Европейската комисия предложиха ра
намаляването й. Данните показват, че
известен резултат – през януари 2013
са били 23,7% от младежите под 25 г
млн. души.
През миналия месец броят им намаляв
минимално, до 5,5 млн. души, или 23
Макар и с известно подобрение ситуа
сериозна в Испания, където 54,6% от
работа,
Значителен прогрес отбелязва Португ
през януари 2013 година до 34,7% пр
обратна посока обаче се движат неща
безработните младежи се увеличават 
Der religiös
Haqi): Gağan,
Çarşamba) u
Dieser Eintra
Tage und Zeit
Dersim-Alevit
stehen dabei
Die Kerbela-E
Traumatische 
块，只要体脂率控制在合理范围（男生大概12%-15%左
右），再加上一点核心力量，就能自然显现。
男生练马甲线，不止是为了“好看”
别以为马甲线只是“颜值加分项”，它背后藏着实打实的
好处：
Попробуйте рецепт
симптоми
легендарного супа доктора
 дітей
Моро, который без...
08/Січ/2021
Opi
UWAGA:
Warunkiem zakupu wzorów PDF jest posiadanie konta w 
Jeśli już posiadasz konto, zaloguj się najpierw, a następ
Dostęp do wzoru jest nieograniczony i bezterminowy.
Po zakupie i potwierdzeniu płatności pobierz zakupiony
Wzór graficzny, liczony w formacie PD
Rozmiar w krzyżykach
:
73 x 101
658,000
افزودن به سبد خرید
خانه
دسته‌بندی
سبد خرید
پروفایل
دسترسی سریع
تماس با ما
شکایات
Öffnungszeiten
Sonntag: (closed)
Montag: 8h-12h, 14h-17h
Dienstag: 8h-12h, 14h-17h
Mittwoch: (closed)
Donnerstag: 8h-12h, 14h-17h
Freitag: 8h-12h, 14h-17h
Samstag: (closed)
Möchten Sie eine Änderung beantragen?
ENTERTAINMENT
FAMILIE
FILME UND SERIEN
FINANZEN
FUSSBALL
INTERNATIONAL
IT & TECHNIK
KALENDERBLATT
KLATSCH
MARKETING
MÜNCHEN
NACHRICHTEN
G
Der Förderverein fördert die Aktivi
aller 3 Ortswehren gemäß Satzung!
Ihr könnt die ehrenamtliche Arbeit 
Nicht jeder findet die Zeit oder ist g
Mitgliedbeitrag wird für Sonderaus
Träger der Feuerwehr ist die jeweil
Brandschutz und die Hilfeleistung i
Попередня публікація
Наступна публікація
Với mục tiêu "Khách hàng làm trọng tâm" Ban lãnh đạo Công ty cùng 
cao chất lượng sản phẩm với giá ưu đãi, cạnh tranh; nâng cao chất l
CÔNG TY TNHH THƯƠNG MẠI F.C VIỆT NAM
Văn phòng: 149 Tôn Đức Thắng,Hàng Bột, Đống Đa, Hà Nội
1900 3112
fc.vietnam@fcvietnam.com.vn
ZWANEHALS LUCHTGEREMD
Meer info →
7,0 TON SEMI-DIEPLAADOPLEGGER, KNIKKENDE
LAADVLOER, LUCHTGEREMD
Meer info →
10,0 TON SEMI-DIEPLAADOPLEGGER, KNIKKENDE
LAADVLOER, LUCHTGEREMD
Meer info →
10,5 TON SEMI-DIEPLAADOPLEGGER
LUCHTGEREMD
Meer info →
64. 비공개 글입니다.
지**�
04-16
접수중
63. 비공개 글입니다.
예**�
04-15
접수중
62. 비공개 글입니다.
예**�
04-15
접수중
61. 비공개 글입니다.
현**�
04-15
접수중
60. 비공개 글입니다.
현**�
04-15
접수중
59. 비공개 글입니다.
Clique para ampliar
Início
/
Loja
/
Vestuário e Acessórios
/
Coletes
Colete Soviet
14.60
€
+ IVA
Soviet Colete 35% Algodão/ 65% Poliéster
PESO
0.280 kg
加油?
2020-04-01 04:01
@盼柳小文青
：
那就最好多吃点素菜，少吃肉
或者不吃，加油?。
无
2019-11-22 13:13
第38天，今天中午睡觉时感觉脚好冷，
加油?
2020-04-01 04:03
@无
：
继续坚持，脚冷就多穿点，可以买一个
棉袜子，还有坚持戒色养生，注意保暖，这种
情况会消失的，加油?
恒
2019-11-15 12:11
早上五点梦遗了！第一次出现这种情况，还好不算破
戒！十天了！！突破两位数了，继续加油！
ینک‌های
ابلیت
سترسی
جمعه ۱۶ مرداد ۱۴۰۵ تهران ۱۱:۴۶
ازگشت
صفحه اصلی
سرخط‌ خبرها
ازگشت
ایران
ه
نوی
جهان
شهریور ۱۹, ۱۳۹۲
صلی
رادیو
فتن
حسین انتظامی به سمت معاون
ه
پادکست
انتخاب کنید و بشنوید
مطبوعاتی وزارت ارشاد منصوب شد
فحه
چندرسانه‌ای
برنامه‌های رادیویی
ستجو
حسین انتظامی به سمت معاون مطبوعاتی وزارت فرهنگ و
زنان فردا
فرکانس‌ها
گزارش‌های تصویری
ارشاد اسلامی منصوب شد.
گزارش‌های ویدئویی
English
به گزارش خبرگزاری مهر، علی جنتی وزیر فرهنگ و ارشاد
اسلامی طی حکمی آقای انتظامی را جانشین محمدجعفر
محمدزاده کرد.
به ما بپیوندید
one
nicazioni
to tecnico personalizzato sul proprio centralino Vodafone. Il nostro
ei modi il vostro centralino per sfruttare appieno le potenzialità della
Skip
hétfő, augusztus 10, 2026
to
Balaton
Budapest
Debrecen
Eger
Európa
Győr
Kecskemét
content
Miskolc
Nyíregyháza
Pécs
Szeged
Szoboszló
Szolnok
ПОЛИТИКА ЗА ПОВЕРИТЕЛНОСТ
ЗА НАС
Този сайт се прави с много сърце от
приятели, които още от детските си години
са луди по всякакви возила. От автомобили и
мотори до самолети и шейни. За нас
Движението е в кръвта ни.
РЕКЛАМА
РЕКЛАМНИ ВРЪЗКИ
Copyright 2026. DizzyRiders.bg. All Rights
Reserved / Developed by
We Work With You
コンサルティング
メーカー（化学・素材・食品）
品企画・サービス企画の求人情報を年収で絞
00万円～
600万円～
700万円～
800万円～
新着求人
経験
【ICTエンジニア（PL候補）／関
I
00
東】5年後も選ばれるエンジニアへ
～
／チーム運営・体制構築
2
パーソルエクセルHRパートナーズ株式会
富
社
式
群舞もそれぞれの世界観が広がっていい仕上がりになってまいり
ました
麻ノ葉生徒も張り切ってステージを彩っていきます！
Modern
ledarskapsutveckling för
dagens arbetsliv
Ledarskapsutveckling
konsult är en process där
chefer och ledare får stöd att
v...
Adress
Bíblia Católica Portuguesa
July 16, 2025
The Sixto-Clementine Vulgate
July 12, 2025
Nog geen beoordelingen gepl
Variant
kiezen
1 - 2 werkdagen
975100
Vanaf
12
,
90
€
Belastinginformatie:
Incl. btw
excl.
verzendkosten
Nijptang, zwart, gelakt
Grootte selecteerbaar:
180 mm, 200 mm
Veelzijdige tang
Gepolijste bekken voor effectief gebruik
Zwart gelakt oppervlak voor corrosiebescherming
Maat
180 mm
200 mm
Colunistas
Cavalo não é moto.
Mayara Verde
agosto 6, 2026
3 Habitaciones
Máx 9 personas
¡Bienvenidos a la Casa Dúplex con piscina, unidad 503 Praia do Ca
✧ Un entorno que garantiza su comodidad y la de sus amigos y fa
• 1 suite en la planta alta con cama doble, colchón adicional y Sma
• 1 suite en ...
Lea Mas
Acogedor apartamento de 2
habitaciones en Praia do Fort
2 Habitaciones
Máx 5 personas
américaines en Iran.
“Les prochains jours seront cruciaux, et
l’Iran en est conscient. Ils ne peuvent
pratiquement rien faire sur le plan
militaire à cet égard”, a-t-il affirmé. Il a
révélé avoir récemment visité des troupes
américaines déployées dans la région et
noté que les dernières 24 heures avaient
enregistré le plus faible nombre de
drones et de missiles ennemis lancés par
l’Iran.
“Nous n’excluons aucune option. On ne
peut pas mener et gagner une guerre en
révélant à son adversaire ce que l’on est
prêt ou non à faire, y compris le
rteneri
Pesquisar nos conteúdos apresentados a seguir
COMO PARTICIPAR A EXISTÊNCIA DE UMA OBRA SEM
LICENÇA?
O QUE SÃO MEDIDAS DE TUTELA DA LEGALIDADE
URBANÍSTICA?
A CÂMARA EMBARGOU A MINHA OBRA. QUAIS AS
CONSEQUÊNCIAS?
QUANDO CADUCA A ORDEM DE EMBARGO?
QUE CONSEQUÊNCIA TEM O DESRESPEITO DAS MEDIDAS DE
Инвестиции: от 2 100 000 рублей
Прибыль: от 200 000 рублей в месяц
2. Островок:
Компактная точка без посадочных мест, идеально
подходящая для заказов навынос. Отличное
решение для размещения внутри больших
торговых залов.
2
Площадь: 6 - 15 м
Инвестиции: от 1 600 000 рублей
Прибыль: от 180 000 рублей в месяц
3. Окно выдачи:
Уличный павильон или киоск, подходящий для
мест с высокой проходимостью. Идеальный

▶ **WORK REQUEST**: Above are the entries. Copy exactly the part that opens with the line containing "CÔNG TY TNHH THƯƠNG MẠI F.C VIỆT NAM" and closes with the line containing "59. 비공개 글입니다.", and no more.

▶ **TASK SOLUTION**:
CÔNG TY TNHH THƯƠNG MẠI F.C VIỆT NAM
Văn phòng: 149 Tôn Đức Thắng,Hàng Bột, Đống Đa, Hà Nội
1900 3112
fc.vietnam@fcvietnam.com.vn
ZWANEHALS LUCHTGEREMD
Meer info →
7,0 TON SEMI-DIEPLAADOPLEGGER, KNIKKENDE
LAADVLOER, LUCHTGEREMD
Meer info →
10,0 TON SEMI-DIEPLAADOPLEGGER, KNIKKENDE
LAADVLOER, LUCHTGEREMD
Meer info →
10,5 TON SEMI-DIEPLAADOPLEGGER
LUCHTGEREMD
Meer info →
64. 비공개 글입니다.
지**�
04-16
접수중
63. 비공개 글입니다.
예**�
04-15
접수중
62. 비공개 글입니다.
예**�
04-15
접수중
61. 비공개 글입니다.
현**�
04-15
접수중
60. 비공개 글입니다.
현**�
04-15
접수중
59. 비공개 글입니다.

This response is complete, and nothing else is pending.